How much does the average Pole know about Lithuania? They know "Lithuania, my fatherland," something about the Eastern borderlands that Lithuanians speak a difficult, non-Slavic language; the more enlightened among us might say something about the Union of Lublin and the Polish-Lithuanian Commonwealth. And then there are jokes about peasants, of course-although these are really about Latvians. Lithuania is the neighbor that we know the least about: it is lumped together with the other Baltic states, is overlooked as a must-see tourist destination, and is seen unequivocally as a post-Soviet country where things are worse than they are here. But with so many shared historical experiences, one might expect more common interests.
And so the review of Lithuanian cinema to take place during the 15th T-Mobile New Horizons International Film Festival will be that much more important. It will not only provide audiences with an opportunity to gain some insight into both the classic and contemporary films coming out of our northern neighbor, but also a chance to take a closer look at Lithuanian culture: that of the Soviet era-filled with the language of Aesop-which communicated with audiences through a special code that made it possible to circumvent the censors; that of the turbulent period of transformation, when the state monopoly on culture fell apart, and independent producers came into being; and, finally, that of the most recent period, which speaks with an original, expressive voice that is can be heard with ever more confidence at important events and in international markets. In other, more emphatic terms, this review will be an opportunity to get a little closer to the Lithuanian soul.
After this broad division into three periods, it is clear that the respective stories of Polish and Lithuanian cinema are nearly identical.

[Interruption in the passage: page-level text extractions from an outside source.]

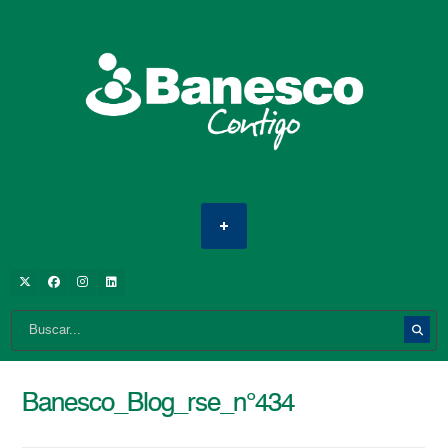
Banesco_Blog_rse_n°434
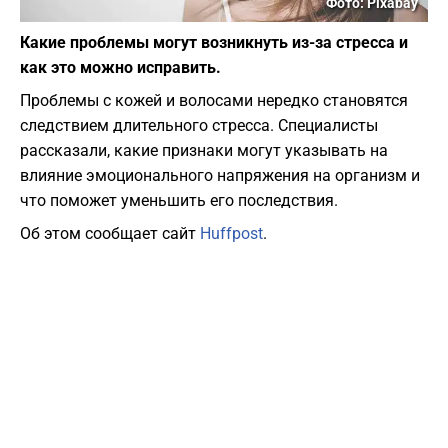
Фото: Pixabay
Какие проблемы могут возникнуть из-за стресса и
как это можно исправить.
Проблемы с кожей и волосами нередко становятся
следствием длительного стресса. Специалисты
рассказали, какие признаки могут указывать на
влияние эмоционального напряжения на организм и
что поможет уменьшить его последствия.
Об этом сообщает сайт
Huffpost
.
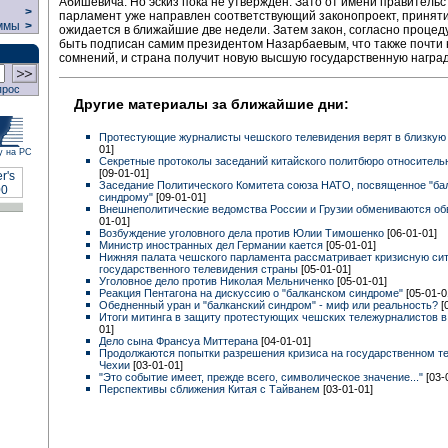
Абишевича. Но эскиз пока не утвержден. Зато от имени правительс
>
парламент уже направлен соответствующий законопроект, приняти
ммы
>
ожидается в ближайшие две недели. Затем закон, согласно процед
быть подписан самим президентом Назарбаевым, что также почти
сомнений, и страна получит новую высшую государственную награ
прос
Другие материалы за ближайшие дни:
Протестующие журналисты чешского телевидения верят в близкую
01]
у на РС
Секретные протоколы заседаний китайского политбюро относитель
[09-01-01]
Заседание Политического Комитета союза НАТО, посвященное "ба
синдрому"
[09-01-01]
Внешнеполитические ведомства России и Грузии обмениваются о
01-01]
Возбуждение уголовного дела против Юлии Тимошенко
[06-01-01]
Министр иностранных дел Германии кается
[05-01-01]
Нижняя палата чешского парламента рассматривает кризисную си
государственного телевидения страны
[05-01-01]
Уголовное дело против Николая Мельниченко
[05-01-01]
Реакция Пентагона на дискуссию о "балканском синдроме"
[05-01-0
Обедненный уран и "балканский синдром" - миф или реальность?
[
Итоги митинга в защиту протестующих чешских тележурналистов 
01]
Дело сына Франсуа Миттерана
[04-01-01]
Продолжаются попытки разрешения кризиса на государственном т
Чехии
[03-01-01]
"Это событие имеет, прежде всего, символическое значение..."
[03-
Перспективы сближения Китая с Тайванем
[03-01-01]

The difference is that, after the perestroika era, production in Lithuania did not pick up the same way that it did here. Out of necessity, a lack of resources, and new production models, filmmakers sought refuge in documentaries: heading out into the streets with their cameras, they were able to record the political and cultural revolution in full swing. It was only with the emergence and development of Kinema-and, as a result, other production studios as well-that what can tentatively be called New Lithuanian Cinema was born.
Kinema's founder and its leading filmmaker to this day, Šarūnas Bartas, will have his own retrospective during the festival. Works by Kinema's other filmmakers-the young blood of Lithuanian cinema, directors like Ignas Jonynas, Mykolas Vildžiūnas, Kristina Buožytė, and others-will be presented along with the most interesting examples of cinema from before the transformation, including Vytautas Žalakevičius's "red Western" Nobody Wanted to Die and Algirdas Dausa and Almantas Grikevičius's Feelings, which is recognized as the greatest Lithuanian film of all time.

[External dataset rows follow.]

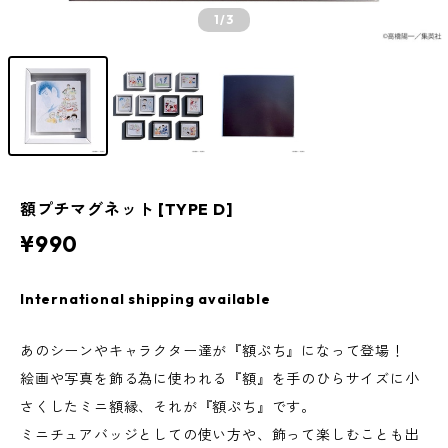
1
/3
額プチマグネット [TYPE D]
¥990
International shipping available
あのシーンやキャラクター達が『額ぷち』になって登場！
絵画や写真を飾る為に使われる『額』を手のひらサイズに小
さくしたミニ額縁、それが『額ぷち』です。
ミニチュアバッジとしての使い方や、飾って楽しむことも出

The only study of Lithuanian cinema produced up until now is Anna Mikonis's outstanding work Poetycki kinematograf (Poetic Cinema), in which the author-she will be one of the guests at the review-focuses, in large part, on the cinema from Vilnius and the surrounding area that has tentatively been called "poetic." A glance at the most recent accomplishments by Lithuanian filmmakers is enough to say, however, that this term does not apply equally to everything. In addition to "poetic" cinema, films are also being made today that border on cinematic extremes, that boldly flirt with various genres, that are more dreamlike than poetic. These films will also be screened at New Horizons. So get out your highlighters and start marking the titles you want to see.